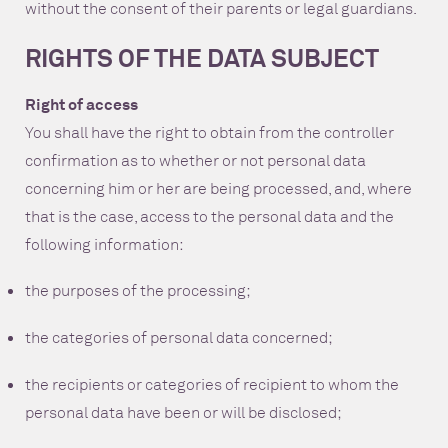
without the consent of their parents or legal guardians.
RIGHTS OF THE DATA SUBJECT
Right of access
You shall have the right to obtain from the controller
confirmation as to whether or not personal data
concerning him or her are being processed, and, where
that is the case, access to the personal data and the
following information:
the purposes of the processing;
the categories of personal data concerned;
the recipients or categories of recipient to whom the
personal data have been or will be disclosed;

══════

> [Exercise] From the line containing "concerning him or" to the last line of the material, please quote every line exactly and only those.

> [Output for this task]
concerning him or her are being processed, and, where
that is the case, access to the personal data and the
following information:
the purposes of the processing;
the categories of personal data concerned;
the recipients or categories of recipient to whom the
personal data have been or will be disclosed;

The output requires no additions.